The 82-year-old monument was blessed on Sunday, which being the last Sunday of November also happened to be the Feast of Christ the King and the closing of the Year of Faith. Archbishop Edgar Pena Parra, Apostolic Nuncio to Pakistan, blessed the monument after completion of major restoration work.

The Vatican envoy said, “I pray for each of you, especially those who supported you in the renovation work of the monument to Christ the King and for their families, as well as the elderly people and the children and young people of the Archdiocese.

May this jubilee deepen your faith in God’s unconditional and caring love for you and every person. And may it strengthen your hope amid difficulties and renew your commitment to love your neighbours as yourself in active charity and witness to the truth in this beloved land of Pakistan.”

The idea of a monument was conceived in 1927 by the Apostleship of Prayer during the Papacy of Pope Pius XI as a manifestation of the love and devotion to the Sacred Heart of Jesus. But it was Fr Vincent Gimenez SJ who became the moving spirit behind the construction plan which was completed in 1931 and blessed and consecrated to the City of Karachi by Monsignor Leo Kierkels CP on Oct 17, 1931.

It was designed by M.X. Andrade and the marble used in its construction was imported from Carrara mines in Italy. The monument includes a crypt under the central alter that can accommodate 100 persons and preserves the replica of the body of St Francis Xavier. When first built it cost Rs81,500.

Unfortunately the rising water table, weather conditions and lack of maintenance over the years contributed to the general wear and tear of the Christ the King monument, which developed cracks as the iron rods in the pillars rusted and swelled.

A meeting was called on Jan 30, 2012 and a steering committee of historians architects, engineers and conservationists was set up to undertake the restoration and preservation project.

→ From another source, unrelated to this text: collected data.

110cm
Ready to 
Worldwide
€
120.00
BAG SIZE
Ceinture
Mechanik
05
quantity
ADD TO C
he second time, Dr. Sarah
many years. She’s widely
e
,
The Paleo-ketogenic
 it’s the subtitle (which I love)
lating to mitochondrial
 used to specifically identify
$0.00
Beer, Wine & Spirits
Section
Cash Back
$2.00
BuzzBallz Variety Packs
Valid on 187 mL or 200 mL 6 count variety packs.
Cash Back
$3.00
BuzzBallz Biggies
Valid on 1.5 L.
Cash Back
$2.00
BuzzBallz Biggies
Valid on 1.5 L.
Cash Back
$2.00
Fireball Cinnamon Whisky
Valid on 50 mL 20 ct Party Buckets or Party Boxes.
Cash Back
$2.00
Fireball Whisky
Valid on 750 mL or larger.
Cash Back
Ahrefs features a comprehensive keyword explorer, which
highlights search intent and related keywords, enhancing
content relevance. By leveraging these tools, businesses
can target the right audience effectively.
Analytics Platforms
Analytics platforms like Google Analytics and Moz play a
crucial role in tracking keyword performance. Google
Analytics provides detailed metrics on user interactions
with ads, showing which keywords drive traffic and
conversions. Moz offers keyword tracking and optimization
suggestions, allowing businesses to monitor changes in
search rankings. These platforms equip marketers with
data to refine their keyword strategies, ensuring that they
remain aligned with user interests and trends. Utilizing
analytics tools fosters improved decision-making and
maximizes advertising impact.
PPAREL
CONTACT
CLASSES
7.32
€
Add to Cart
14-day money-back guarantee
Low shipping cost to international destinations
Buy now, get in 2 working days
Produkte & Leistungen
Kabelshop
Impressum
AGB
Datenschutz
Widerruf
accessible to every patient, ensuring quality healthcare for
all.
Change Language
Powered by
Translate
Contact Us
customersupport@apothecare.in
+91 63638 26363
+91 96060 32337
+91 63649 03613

The NED University of Engineering and Technology’s department of architecture and planning was one of the main contributors in the repair work. Restored at a cost of Rs8.5 million, the monument was handed back to the Rector of the Cathedral.“The money for restoration by and large was met through donations of the local Catholic community including those settled abroad. The Sindh government also announced a grant of Rs10 million for this purpose,” shared Michael Ali, a media spokesman at the blessing of the monument. “The amount leftover is now being turned into an endowment fund the profits from which will be used for the maintenance of the monument,” he added.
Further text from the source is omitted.